Цветок душистый манит,
наверно он обманет …
 

Рядом с изящной, миниатюрной Зиночкой он выглядел нечистым и безобразным чудовищем, а ее спокойная невозмутимость, граничащая с приятием вульгарных поползновений, вызывала недоумение а, возможно, ревность.

Из кухни доносилось:

– Пончик! … Перчик!

В глазах Духа мелькнула искорка сумасшедшего:

– Зафитилить бы эту бодягу ему в нюх!

– Разбух, падла, от обжорства! Скоро хрюкать начнет!

– Он бухой в усмерть!

– Мало ему Маньки, и эту уламывает!

Вечерами смаковали шуры-муры Жирпрома со всеми приемнитскими дамами:

– Падок до баб!

– Зиночку охмуряет.
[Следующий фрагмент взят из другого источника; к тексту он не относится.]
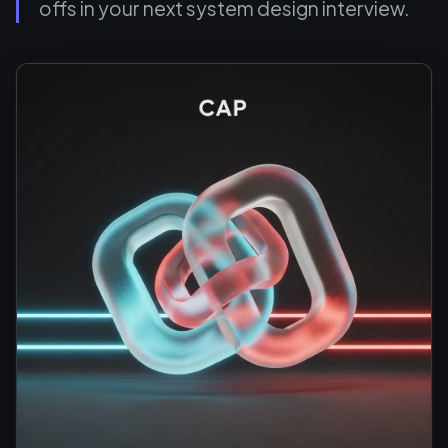
offs in your next system design interview.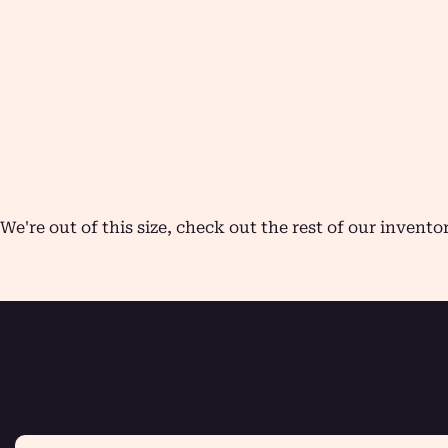
We're out of this size, check out the rest of our invento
Как ей не противно!

– Что ей остается? Мужиков на фронте поубивало.

– С Марухой еще при Николе столковался. В кухне тискались.

– Маньку на сеновал тягает, сам видел.

– Сломал целку дуре!

– Вот вам и не от мира сего!

– Оформил ее Жиопром, ей, ей! Округлилась!

Зимней ночью пронзительный крик тети Дуни возмутил наш покой.

– Робя! Бежите за фелшером! Маня кончается!

Сломя головы ринулись мы из спальни и обвалом посыпались с лестницы. Прогибались и трещали перила, шатались и скрипели ступени.

В столовой толпа полураздетых пацанов сгрудилась у открытой двери на кухню, не решаясь туда войти. Я подоспел последним и заметался за спинами, вставая на цыпочки, нетерпеливо подергиваясь и вытягивая шею. На полу кухни в темной, огромной луже крови сверкали белые икры маниных ног. Незнакомая черная старуха обгорелым пнем замерла у плиты. Маня жалобно мычала. Я весьма смутно представлял произошедшее, только перепуганно соображал, что же нужно делать.

Кто-то умотал за помощью, а старуха бормотала в отупении:

– Не виноватая я, вот те крест! Не виноватая! Ненормальная! Разве можно, брыкаться в такой момент!

Примчавший на широких розвальнях огромный мужик в белом халате поверх полушубка невозмутимо сгреб охающую Маню вместе с ее мужским пальтецом и понес к саням. Кровь сочилась к нему на халат и на пол, и было страшновато и муторно.

Утром стало известно, что Жирпром тоже подзалетел в больницу: то ли с радости, то ли с перепугу напился до озверения и едва не захлебнулся в собственной блевотине. Насилу откачали. В ДПР он не вернулся.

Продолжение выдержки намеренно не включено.